Atualmente estou escrevendo um livro sobre os 40 anos da Aduem, (Associação dos Docentes da Universidade Estadual de Maringá) – em parceria com o professor de História Reginaldo Dias; uma biografia do empresário Cláudio Sandri; uma biografia do segundo prefeito de Maringá, Américo Dias Ferraz (em parceria com o jornalista Airton Donizete); acabei de escrever um livro sobre o Parque do Japão, que está em fase de programação visual; iniciei um livro sobre a história da Acema [Associação Cultural e Esportiva de Maringá] e também um livro sobre o Observatório Social de Maringá.

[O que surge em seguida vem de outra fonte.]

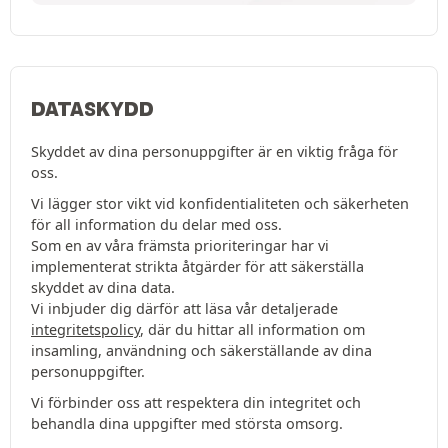
DATASKYDD
Skyddet av dina personuppgifter är en viktig fråga för
oss.
Vi lägger stor vikt vid konfidentialiteten och säkerheten
för all information du delar med oss.
Som en av våra främsta prioriteringar har vi
implementerat strikta åtgärder för att säkerställa
skyddet av dina data.
Vi inbjuder dig därför att läsa vår detaljerade
integritetspolicy
, där du hittar all information om
insamling, användning och säkerställande av dina
personuppgifter.
Vi förbinder oss att respektera din integritet och
behandla dina uppgifter med största omsorg.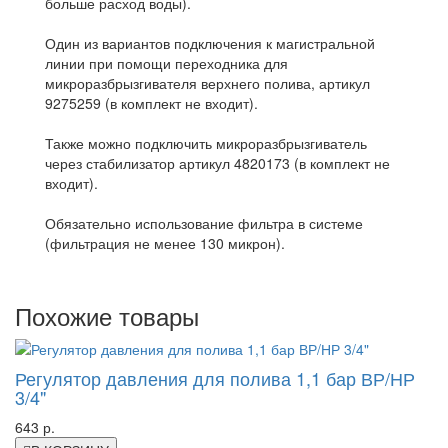
больше расход воды).
Один из вариантов подключения к магистральной
линии при помощи переходника для
микроразбрызгивателя верхнего полива, артикул
9275259 (в комплект не входит).
Также можно подключить микроразбрызгиватель
через стабилизатор артикул 4820173 (в комплект не
входит).
Обязательно использование фильтра в системе
(фильтрация не менее 130 микрон).
Похожие товары
Регулятор давления для полива 1,1 бар ВР/НР
3/4"
643 р.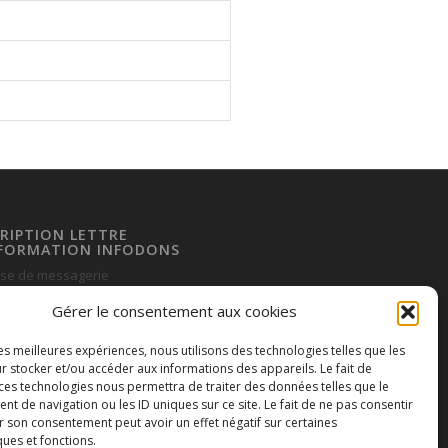
CRIPTION LETTRE
NFORMATION INFODONS
se de messagerie
Gérer le consentement aux cookies
les meilleures expériences, nous utilisons des technologies telles que les
r stocker et/ou accéder aux informations des appareils. Le fait de
Envoyer
 ces technologies nous permettra de traiter des données telles que le
 de navigation ou les ID uniques sur ce site. Le fait de ne pas consentir
r son consentement peut avoir un effet négatif sur certaines
ques et fonctions.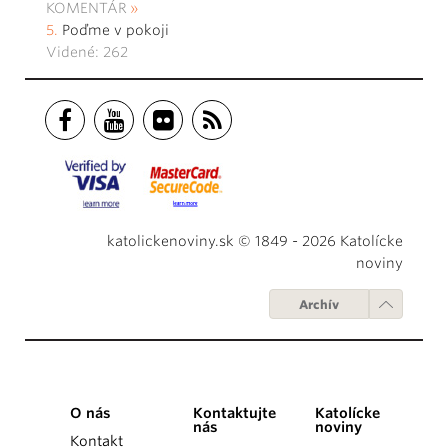
KOMENTÁR
Poďme v pokoji
Videné: 262
katolickenoviny.sk © 1849 - 2026 Katolícke
noviny
Archív
O nás
Kontaktujte
Katolícke
nás
noviny
Kontakt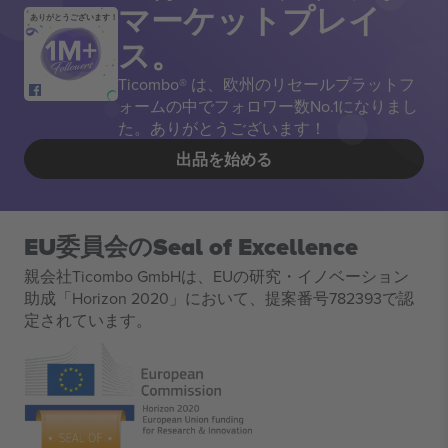
マーケットプレイ
ありがとうございます！
ス。
Ticombo® は、欧州のリセールプラットフ
ォームの中でフォロワー数No.1になりまし
た。ありがとうございます！
出品を始める
EU委員会のSeal of Excellence
親会社Ticombo GmbHは、EUの研究・イノベーション
助成「Horizon 2020」において、提案番号782393で認
定されています。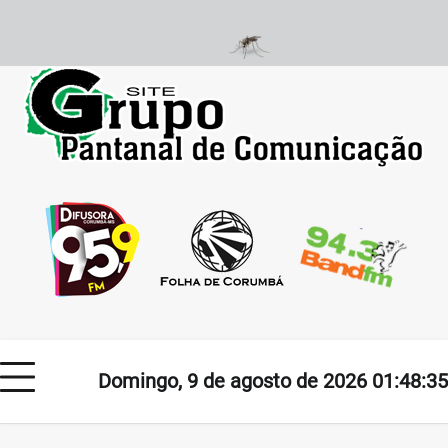
Skip
to
content
Domingo, 9 de agosto de 2026 01:48:35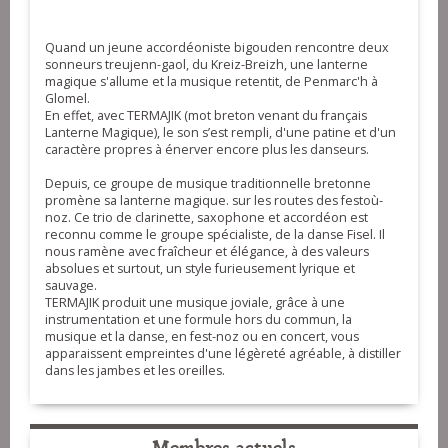
Quand un jeune accordéoniste bigouden rencontre deux
sonneurs treujenn-gaol, du Kreiz-Breizh, une lanterne
magique s'allume et la musique retentit, de Penmarc'h à
Glomel.
En effet, avec TERMAJIK (mot breton venant du français
Lanterne Magique), le son s’est rempli, d'une patine et d'un
caractère propres à énerver encore plus les danseurs.
Depuis, ce groupe de musique traditionnelle bretonne
promène sa lanterne magique. sur les routes des festoù-
noz. Ce trio de clarinette, saxophone et accordéon est
reconnu comme le groupe spécialiste, de la danse Fisel. Il
nous ramène avec fraîcheur et élégance, à des valeurs
absolues et surtout, un style furieusement lyrique et
sauvage.
TERMAJIK produit une musique joviale, grâce à une
instrumentation et une formule hors du commun, la
musique et la danse, en fest-noz ou en concert, vous
apparaissent empreintes d'une légèreté agréable, à distiller
dans les jambes et les oreilles.
Membres actuels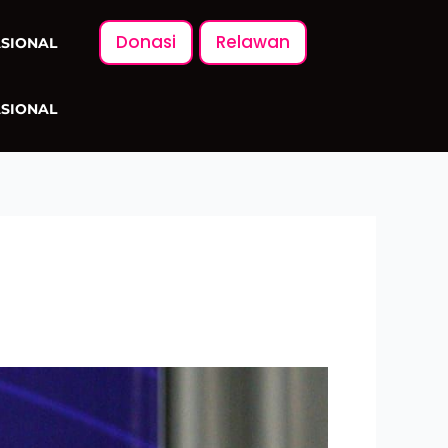
Donasi
Relawan
ASIONAL
ASIONAL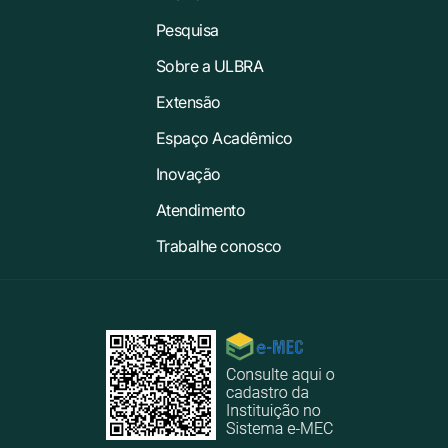
Pesquisa
Sobre a ULBRA
Extensão
Espaço Acadêmico
Inovação
Atendimento
Trabalhe conosco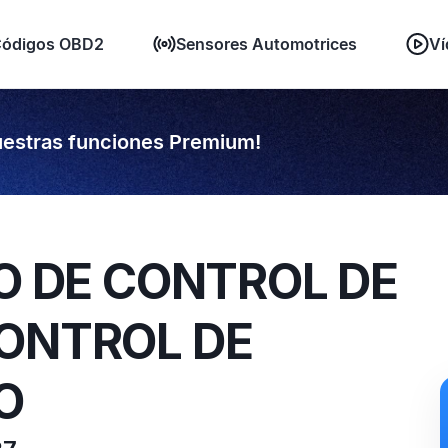
ódigos OBD2
Sensores Automotrices
Ví
estras funciones Premium!
TO DE CONTROL DE
CONTROL DE
O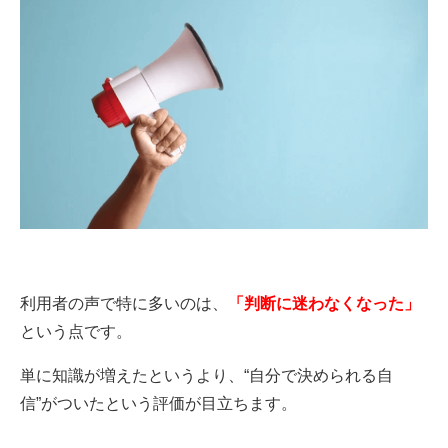
利用者の声で特に多いのは、
「判断に迷わなくなった」
という点です。
単に知識が増えたというより、“自分で決められる自
信”がついたという評価が目立ちます。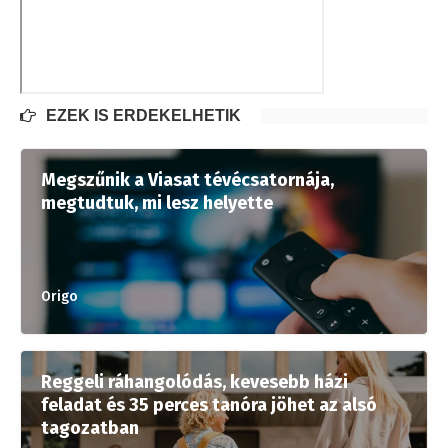
EZEK IS ÉRDEKELHETIK
Megszűnik a Viasat tévécsatornája,
megtudtuk, mi lesz helyette
Origo
Reggeli ráhangolódás, kevesebb házi
feladat és 35 perces tanóra jöhet az alsó
tagozatban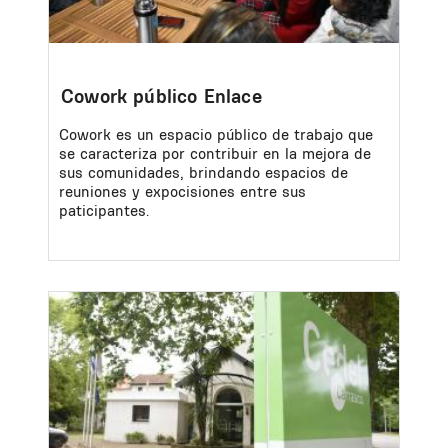
Cowork público Enlace
Cowork es un espacio público de trabajo que
se caracteriza por contribuir en la mejora de
sus comunidades, brindando espacios de
reuniones y expocisiones entre sus
paticipantes.
Image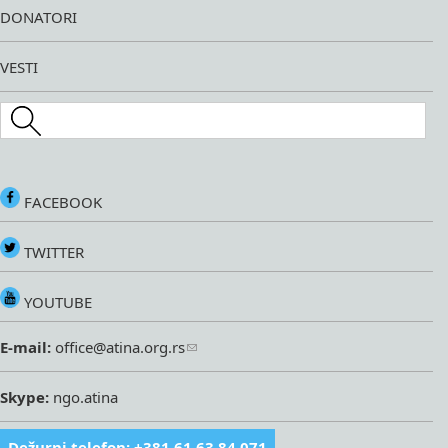
DONATORI
VESTI
Search this site
FACEBOOK
TWITTER
YOUTUBE
E-mail:
office@atina.org.rs
Skype:
ngo.atina
Dežurni telefon: +381 61 63 84 071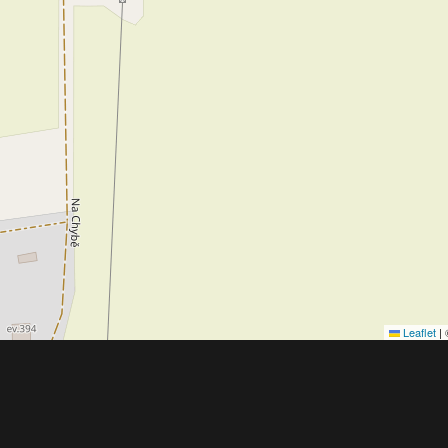
Leaflet
|
Obchodní 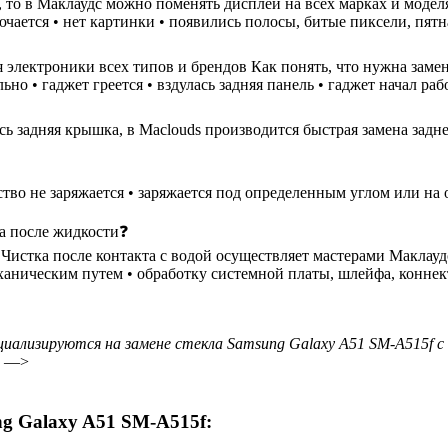
н, то в Маклаудс можно поменять дисплей на всех марках и моде
ючается • нет картинки • появились полосы, битые пиксели, пятн
 электроники всех типов и брендов Как понять, что нужна замен
но • гаджет греется • вздулась задняя панель • гаджет начал ра
ь задняя крышка, в Maclouds производится быстрая замена задне
ство не заряжается • заряжается под определенным углом или на 
ка после жидкости❓
стка после контакта с водой осуществляет мастерами Маклаудс в
еханическим путем • обработку системной платы, шлейфа, коннек
иализируются на замене стекла Samsung Galaxy A51 SM-A515f с
p —>
g Galaxy A51 SM-A515f: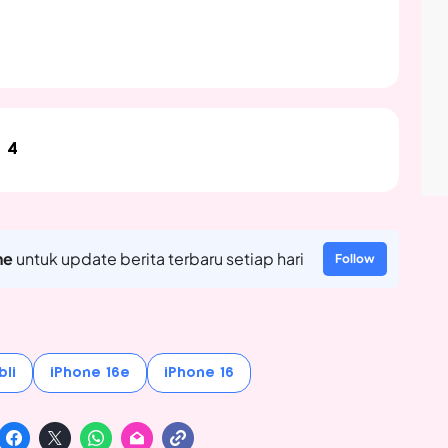
4
ne
untuk update berita terbaru setiap hari
Follow
bli
iPhone 16e
iPhone 16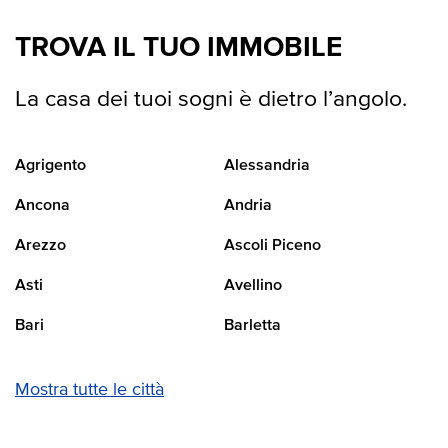
TROVA IL TUO IMMOBILE
La casa dei tuoi sogni è dietro l’angolo.
Agrigento
Alessandria
Ancona
Andria
Arezzo
Ascoli Piceno
Asti
Avellino
Bari
Barletta
Mostra tutte le città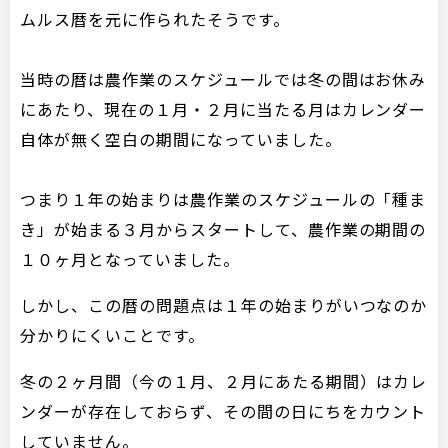
ムルス暦を元に作られたそうです。
当時の暦は農作業のスケジュールでは冬の間はお休み
にあたり、現在の１月・２月に当たる月はカレンダー
自体が無く空白の期間になっていました。
つまり１年の始まりは農作業のスケジュールの「種ま
き」が始まる３月からスタートして、農作業の期間の
１０ヶ月となっていました。
しかし、この暦の問題点は１年の始まりがいつなのか
分かりにくいことです。
冬の２ヶ月間（今の１月、２月にあたる期間）はカレ
ンダーが存在しておらず、その間の日にちをカウント
していません。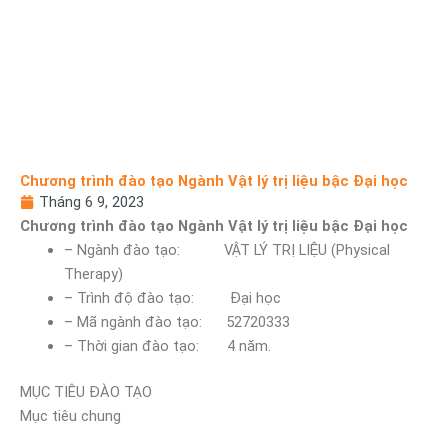
Chương trình đào tạo Ngành Vật lý trị liệu bậc Đại học
Tháng 6 9, 2023
Chương trình đào tạo Ngành Vật lý trị liệu bậc Đại học
– Ngành đào tạo: VẬT LÝ TRỊ LIỆU (Physical
Therapy)
– Trình độ đào tạo: Đại học
– Mã ngành đào tạo: 52720333
– Thời gian đào tạo: 4 năm.
MỤC TIÊU ĐÀO TẠO
Mục tiêu chung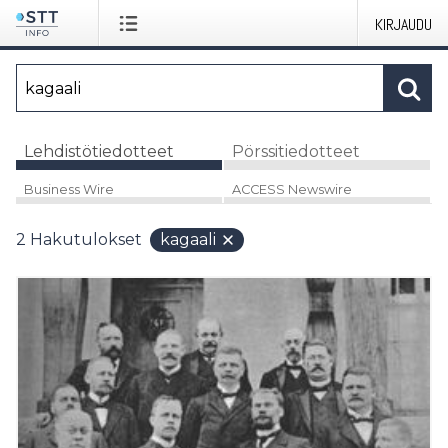
KIRJAUDU
Lehdistötiedotteet
Pörssitiedotteet
Business Wire
ACCESS Newswire
2
Hakutulokset
kagaali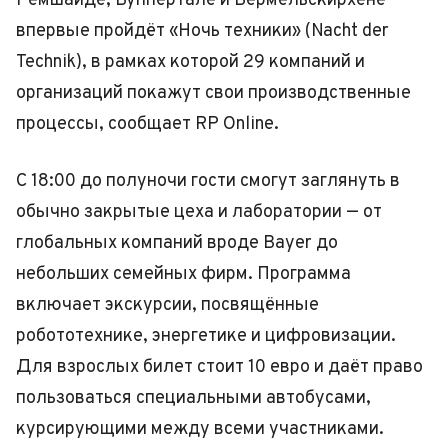
Ремшайде, Вуппертале и Вермельскирхене
впервые пройдёт «Ночь техники» (Nacht der
Technik), в рамках которой 29 компаний и
организаций покажут свои производственные
процессы, сообщает RP Online.
С 18:00 до полуночи гости смогут заглянуть в
обычно закрытые цеха и лаборатории — от
глобальных компаний вроде Bayer до
небольших семейных фирм. Программа
включает экскурсии, посвящённые
робототехнике, энергетике и цифровизации.
Для взрослых билет стоит 10 евро и даёт право
пользоваться специальными автобусами,
курсирующими между всеми участниками.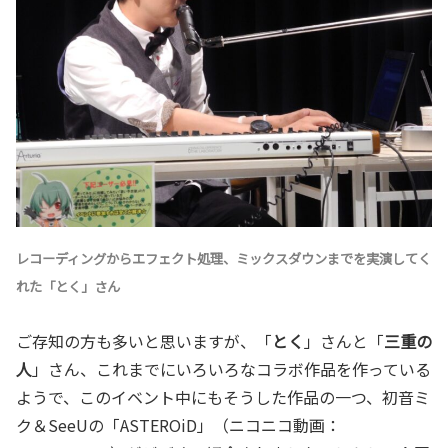
レコーディングからエフェクト処理、ミックスダウンまでを実演してく
れた「
とく
」さん
ご存知の方も多いと思いますが、「
とく
」さんと「
三重の
人
」さん、これまでにいろいろなコラボ作品を作っている
ようで、このイベント中にもそうした作品の一つ、初音ミ
ク＆SeeUの「ASTEROiD」（ニコニコ動画：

O livro foi mais uma forma de perenizar essa relação de pai e filho

      De acordo com o site Maringá.com, o livro em forma de crônicas “Cartas Para Marília” (2001), que escreveu em homenagem a sua filha, além de ser um trabalho bastante pessoal é também muito emocionante para o leitor. Como foi escrever algo tão puro e sincero?

Quando eu tive minha filha, em 1996, percebi o quanto a vida de um pai ou uma mãe muda e o quanto é possível amar e sofrer por um filho. Eu tive até um peso de conciência por não saber o quanto meus pais me amaram e sofreram comigo. Além disso eu tinha assistido a um filme em que o personagem contraía uma doença fatal, e ao mesmo tempo em que a esposa ficou grávida. Então, juntei as duas coisas e comecei a escrever crônicas para minha filha. Eu tanto podia morrer e ela não me conhecer, como ela jamais saberia o quanto eu a amei, o quanto um pai e uma mãe sofre com um sofrimento de um filho. Com as dúvidas inerentes de um casal de primeira viagem, eu fui escrevendo crônicas e enviava os textos aos amigos e todos elogiavam e diziam-se emocionados com as histórias. Até que um dia eu achei que tinha crônicas suficientes para lançar um livro. O livro foi mais uma forma de perenizar essa relação de pai e filho, as neuras que a gente sente e também de ser um relato sicero e real dessa relação, das dificuldades e do amor paterno.

       Agora que Marilia já tem 21 anos, pode nos contar qual foi a reação dela com essa homenagem?

Ela se sente bastante lisongeada e me contou também que quando era criança, dava um jeito de contar para os amigos e para os professores que eu tinha escrito um livro para ela. É um bom sinal.

Na época em que decidiu escrever o livro de crônicas para sua filha, como sua mulher, que também é jornalista, reagiu ?

Minha esposa adorou a ideia do livro e me deu maior força. Ela ficou, inclusive, muito emocionada com algumas crônicas e com o fato de eu ser uma pessoa bastante participativa na vida da família, nos cuidados com as crianças, no amor, enfim. Foi uma experiência que envolveu todos nós, da família. Foi muito legal.

Para encerrarmos, que dica você daria para quem sonha ser um escritor, ou até mesmo se tornar um grande jornalista?

Existem muitas diferenças entre os trabalhos desenvolvidos por um jornalista e por um escritor, mas o que é básico é que, para se escrever com qualidade, é preciso ler muito. Só escreve bem quem tem o hábito de boas leituras. Além disso é preciso persistência, fazer cursos de especialização, oficinas, ir atrás de seus sonhos.